Bounding box prediction data:
::::
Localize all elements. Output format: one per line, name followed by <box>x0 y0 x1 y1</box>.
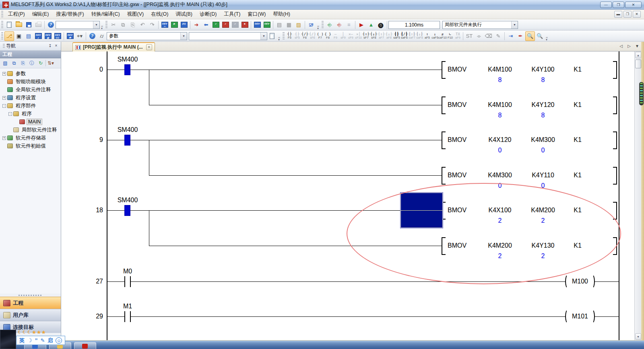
menu-find-replace[interactable]: 搜索/替换(F) <box>52 10 87 19</box>
delete-line-button[interactable]: ⌫ <box>484 31 493 41</box>
comment-edit-button[interactable]: ▤ <box>275 20 284 30</box>
instruction-operand-1[interactable]: K4M100 <box>488 66 512 74</box>
instruction-mnemonic[interactable]: BMOV <box>448 242 466 250</box>
find-next-button[interactable] <box>267 31 277 41</box>
tab-main-program[interactable]: [PRG]监视 执行中 MAIN (... × <box>72 42 155 51</box>
ladder-symbol-button-F6[interactable]: ┤/├F6 <box>301 31 309 41</box>
list-view-button[interactable]: ▤ <box>24 31 33 41</box>
scrollbar-thumb[interactable] <box>635 60 641 68</box>
sort-button[interactable]: ⇅▾ <box>47 59 55 67</box>
instruction-operand-2[interactable]: K4Y110 <box>532 171 554 179</box>
instruction-operand-3[interactable]: K1 <box>574 242 582 250</box>
paste-button[interactable]: ⎘ <box>128 20 138 30</box>
close-panel-icon[interactable]: × <box>53 43 59 49</box>
ladder-symbol-button-aF9[interactable]: TXaF9 <box>454 31 462 41</box>
find-button[interactable]: ⌭ <box>97 31 107 41</box>
copy-button[interactable]: ⧉ <box>118 20 128 30</box>
maximize-button[interactable]: ❐ <box>613 2 624 8</box>
device-search-button[interactable]: ⌖▾ <box>75 31 85 41</box>
ime-emoji-icon[interactable]: ☺ <box>56 337 62 344</box>
menu-window[interactable]: 窗口(W) <box>244 10 269 19</box>
help2-button[interactable]: ? <box>87 31 97 41</box>
instruction-operand-2[interactable]: K4Y100 <box>532 66 555 74</box>
instruction-mnemonic[interactable]: BMOV <box>448 171 466 179</box>
ladder-symbol-button-cF10[interactable]: ×│cF10 <box>355 31 362 41</box>
tab-scroll-right-icon[interactable]: ▷ <box>626 44 632 48</box>
device-test-button[interactable]: (H) <box>179 20 189 30</box>
program-select-combo[interactable]: 参数 ▼ <box>107 32 187 40</box>
instruction-operand-1[interactable]: K4M200 <box>488 242 512 250</box>
chevron-down-icon[interactable]: ▼ <box>93 21 99 29</box>
monitor-mode-button[interactable]: 🔍 <box>525 31 535 41</box>
remote-operation-button[interactable]: ⌕ <box>221 20 230 30</box>
contact-open-left-bar[interactable] <box>124 311 125 322</box>
read-mode-button[interactable]: ⇥ <box>506 31 516 41</box>
inline-st-button[interactable]: ST <box>464 31 474 41</box>
ladder-symbol-button-F9[interactable]: —F9 <box>332 31 339 41</box>
instruction-operand-1[interactable]: K4M100 <box>488 101 512 109</box>
note-edit-button[interactable]: ▨ <box>294 20 303 30</box>
instruction-operand-1[interactable]: K4X100 <box>489 206 512 214</box>
tree-item-局部软元件注释[interactable]: 局部软元件注释 <box>0 126 61 134</box>
expand-icon[interactable]: + <box>2 136 6 140</box>
coil-label[interactable]: M101 <box>572 312 588 320</box>
device-view-button[interactable]: DEV👁 <box>65 31 75 41</box>
undo-button[interactable]: ↶ <box>138 20 147 30</box>
instruction-operand-2[interactable]: K4Y120 <box>532 101 555 109</box>
write-mode-button[interactable]: ✒ <box>516 31 525 41</box>
device-batch-button[interactable]: DEV <box>262 20 272 30</box>
statement-edit-button[interactable]: ▦ <box>284 20 294 30</box>
edit-mode-button[interactable]: ✎ <box>493 31 503 41</box>
tree-item-程序设置[interactable]: +程序设置 <box>0 94 61 102</box>
menu-compile[interactable]: 转换/编译(C) <box>88 10 124 19</box>
chevron-down-icon[interactable]: ▼ <box>180 33 187 40</box>
instruction-operand-1[interactable]: K4X120 <box>489 136 512 144</box>
device-table-button[interactable]: DEV▦ <box>43 31 53 41</box>
chevron-down-icon[interactable]: ▼ <box>260 33 267 40</box>
toolbar-overflow[interactable]: ‹‹▾ <box>277 32 281 41</box>
instruction-operand-2[interactable]: K4M300 <box>531 136 555 144</box>
convert-online-button[interactable]: ⎆ <box>334 20 344 30</box>
menu-debug[interactable]: 调试(B) <box>172 10 196 19</box>
ladder-symbol-button-cF9[interactable]: ×—cF9 <box>347 31 355 41</box>
toolbar-overflow[interactable]: ‹‹▾ <box>545 32 549 41</box>
verify-with-plc-button[interactable]: ⌕ <box>211 20 221 30</box>
find-text-combo[interactable]: ▼ <box>189 32 267 40</box>
coil-label[interactable]: M100 <box>572 277 588 285</box>
tree-item-程序[interactable]: -程序 <box>0 110 61 118</box>
expand-icon[interactable]: + <box>2 96 6 100</box>
instruction-mnemonic[interactable]: BMOV <box>448 66 466 74</box>
save-project-button[interactable] <box>24 20 33 30</box>
check-program-button[interactable]: ⌗ <box>344 20 354 30</box>
scroll-down-icon[interactable]: ▼ <box>635 333 641 340</box>
ime-halfwidth-icon[interactable]: ☽ <box>27 337 32 343</box>
mdi-restore-button[interactable]: ❐ <box>623 11 632 18</box>
minimize-button[interactable]: — <box>600 2 612 8</box>
ladder-symbol-button-F5[interactable]: ┤├F5 <box>286 31 293 41</box>
ladder-symbol-button-aF8[interactable]: ┤↓├aF8 <box>385 31 393 41</box>
toolbar-overflow[interactable]: ‹‹▾ <box>100 21 104 29</box>
plc-diagnostics-button[interactable]: ⌕ <box>230 20 240 30</box>
instruction-operand-3[interactable]: K1 <box>574 66 582 74</box>
menu-diagnostics[interactable]: 诊断(D) <box>196 10 220 19</box>
device-display-button[interactable]: DEV <box>252 20 262 30</box>
instruction-operand-2[interactable]: K4Y130 <box>532 242 555 250</box>
contact-energized[interactable] <box>124 64 130 75</box>
device-find-button[interactable]: DEV⌕ <box>33 31 43 41</box>
ladder-symbol-button-F8[interactable]: { }F8 <box>324 31 332 41</box>
tab-close-icon[interactable]: × <box>146 44 152 50</box>
nav-mode-button-工程[interactable]: 工程 <box>0 297 61 309</box>
local-device-exec-combo[interactable]: 局部软元件未执行 ▼ <box>442 21 518 29</box>
contact-energized[interactable] <box>124 205 130 216</box>
tree-item-全局软元件注释[interactable]: 全局软元件注释 <box>0 86 61 94</box>
ime-softkeyboard-icon[interactable]: 启 <box>47 337 53 344</box>
ladder-symbol-button-saF6[interactable]: ┨/┠saF6 <box>400 31 408 41</box>
ladder-symbol-button-aF5[interactable]: ↑aF5 <box>423 31 431 41</box>
monitor-start-button[interactable]: ▶ <box>357 20 366 30</box>
instruction-operand-3[interactable]: K1 <box>574 206 582 214</box>
ladder-symbol-button-saF8[interactable]: ┨↓┠saF8 <box>416 31 423 41</box>
print-button[interactable] <box>33 20 43 30</box>
menu-view[interactable]: 视图(V) <box>124 10 148 19</box>
monitor-window-button[interactable]: 🖳 <box>306 20 316 30</box>
close-button[interactable]: ✕ <box>625 2 642 8</box>
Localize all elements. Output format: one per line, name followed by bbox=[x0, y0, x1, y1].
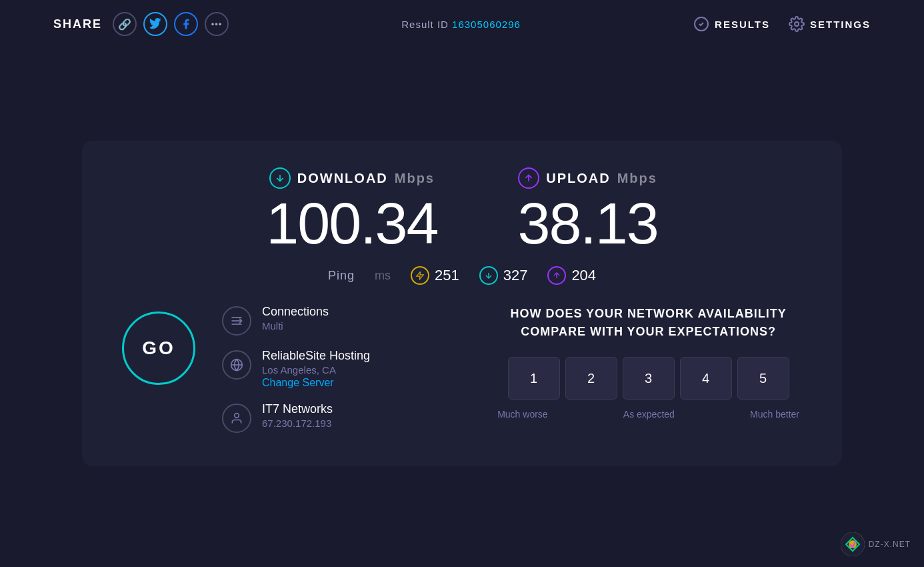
survey-label-expected: As expected bbox=[623, 409, 675, 420]
connections-value: Multi bbox=[262, 320, 329, 332]
survey-option-3[interactable]: 3 bbox=[623, 357, 675, 400]
download-ping-item: 327 bbox=[479, 266, 528, 285]
upload-ping-icon bbox=[547, 266, 566, 285]
jitter-item: 251 bbox=[411, 266, 459, 285]
svg-point-1 bbox=[795, 22, 799, 26]
speed-section: DOWNLOAD Mbps 100.34 UPLOAD Mbps 38.13 bbox=[122, 167, 802, 253]
upload-unit: Mbps bbox=[617, 171, 657, 186]
ping-label: Ping bbox=[328, 269, 355, 283]
upload-block: UPLOAD Mbps 38.13 bbox=[517, 167, 657, 253]
upload-label: UPLOAD bbox=[546, 171, 610, 186]
jitter-value: 251 bbox=[435, 267, 459, 284]
globe-icon bbox=[222, 350, 251, 380]
result-id-label: Result ID bbox=[401, 19, 449, 30]
download-ping-value: 327 bbox=[503, 267, 528, 284]
share-label: SHARE bbox=[53, 17, 102, 31]
download-ping-icon bbox=[479, 266, 498, 285]
connections-label: Connections bbox=[262, 305, 329, 319]
ping-unit: ms bbox=[375, 269, 391, 283]
survey-labels: Much worse As expected Much better bbox=[495, 409, 802, 420]
connections-text: Connections Multi bbox=[262, 305, 329, 332]
go-button[interactable]: GO bbox=[122, 312, 195, 385]
result-id-value[interactable]: 16305060296 bbox=[452, 19, 521, 30]
top-bar: SHARE 🔗 ••• Result ID 16305060296 RESULT… bbox=[0, 0, 924, 48]
download-block: DOWNLOAD Mbps 100.34 bbox=[266, 167, 437, 253]
host-location: Los Angeles, CA bbox=[262, 364, 370, 376]
upload-header: UPLOAD Mbps bbox=[518, 167, 657, 189]
host-text: ReliableSite Hosting Los Angeles, CA Cha… bbox=[262, 349, 370, 389]
survey-option-1[interactable]: 1 bbox=[508, 357, 560, 400]
host-item: ReliableSite Hosting Los Angeles, CA Cha… bbox=[222, 349, 441, 389]
watermark-text: DZ-X.NET bbox=[869, 540, 911, 549]
gear-icon bbox=[789, 16, 805, 32]
download-label: DOWNLOAD bbox=[297, 171, 388, 186]
download-header: DOWNLOAD Mbps bbox=[269, 167, 435, 189]
results-label: RESULTS bbox=[715, 19, 770, 30]
svg-point-11 bbox=[235, 414, 239, 418]
download-arrow-icon bbox=[269, 167, 291, 189]
survey-label-worse: Much worse bbox=[497, 409, 547, 420]
connections-item: Connections Multi bbox=[222, 305, 441, 336]
top-right-actions: RESULTS SETTINGS bbox=[693, 16, 871, 32]
go-label: GO bbox=[142, 338, 175, 359]
survey-buttons: 1 2 3 4 5 bbox=[508, 357, 789, 400]
result-id-section: Result ID 16305060296 bbox=[401, 19, 521, 30]
watermark-logo bbox=[841, 532, 865, 556]
upload-arrow-icon bbox=[518, 167, 539, 189]
download-value: 100.34 bbox=[266, 194, 437, 253]
watermark: DZ-X.NET bbox=[841, 532, 911, 556]
facebook-icon[interactable] bbox=[174, 12, 198, 36]
survey-section: HOW DOES YOUR NETWORK AVAILABILITY COMPA… bbox=[468, 305, 802, 420]
upload-value: 38.13 bbox=[517, 194, 657, 253]
host-label: ReliableSite Hosting bbox=[262, 349, 370, 363]
info-column: Connections Multi ReliableSite Hosting L… bbox=[222, 305, 441, 433]
network-item: IT7 Networks 67.230.172.193 bbox=[222, 402, 441, 433]
upload-ping-item: 204 bbox=[547, 266, 596, 285]
network-label: IT7 Networks bbox=[262, 402, 333, 416]
ping-row: Ping ms 251 327 204 bbox=[122, 266, 802, 285]
checkmark-circle-icon bbox=[693, 16, 709, 32]
settings-button[interactable]: SETTINGS bbox=[789, 16, 871, 32]
more-icon[interactable]: ••• bbox=[205, 12, 229, 36]
main-card: DOWNLOAD Mbps 100.34 UPLOAD Mbps 38.13 P… bbox=[82, 141, 842, 466]
survey-question: HOW DOES YOUR NETWORK AVAILABILITY COMPA… bbox=[495, 305, 802, 341]
jitter-icon bbox=[411, 266, 429, 285]
results-button[interactable]: RESULTS bbox=[693, 16, 770, 32]
ip-address: 67.230.172.193 bbox=[262, 418, 333, 429]
link-icon[interactable]: 🔗 bbox=[113, 12, 137, 36]
survey-option-2[interactable]: 2 bbox=[565, 357, 617, 400]
survey-option-4[interactable]: 4 bbox=[680, 357, 732, 400]
bottom-section: GO Connections Multi bbox=[122, 305, 802, 433]
settings-label: SETTINGS bbox=[810, 19, 871, 30]
change-server-link[interactable]: Change Server bbox=[262, 377, 370, 389]
connections-icon bbox=[222, 306, 251, 336]
survey-option-5[interactable]: 5 bbox=[737, 357, 789, 400]
download-unit: Mbps bbox=[395, 171, 435, 186]
twitter-icon[interactable] bbox=[143, 12, 167, 36]
person-icon bbox=[222, 404, 251, 433]
survey-label-better: Much better bbox=[750, 409, 799, 420]
upload-ping-value: 204 bbox=[571, 267, 596, 284]
share-section: SHARE 🔗 ••• bbox=[53, 12, 229, 36]
network-text: IT7 Networks 67.230.172.193 bbox=[262, 402, 333, 429]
::::
Some lines of the records above contain the word "jitter". How many are there? Reply with the number alone.

3